▶ _Extracted page text data_
▬▬▬
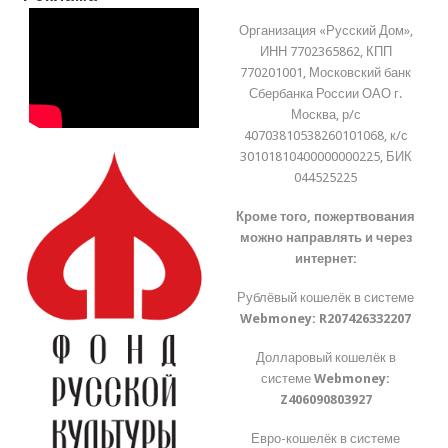
Организация «Русский Дом»,
ИНН 7702365862, КПП
770201001, Московский банк
Сбербанка России ОАО г.
Москва, р/с
40703810538260101068, к/с
30101810400000000225, БИК
044525225
Кроме того, пожертвования
можно направлять и через
интернет:
Рублёвый кошелёк в системе
Webmoney:
R207426332207
Долларовый кошелёк в
системе
Webmoney:
Z406090803927
Евро-кошелёк в системе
▬▬▬
▶ _Exercise prompt_
Only the pictures are to be excluded; all other parts of the records above are to be given exactly.

▶ _Response to the exercise_
Организация «Русский Дом»,
ИНН 7702365862, КПП
770201001, Московский банк
Сбербанка России ОАО г.
Москва, р/с
40703810538260101068, к/с
30101810400000000225, БИК
044525225
Кроме того, пожертвования
можно направлять и через
интернет:
Рублёвый кошелёк в системе
Webmoney:
R207426332207
Долларовый кошелёк в
системе
Webmoney:
Z406090803927
Евро-кошелёк в системе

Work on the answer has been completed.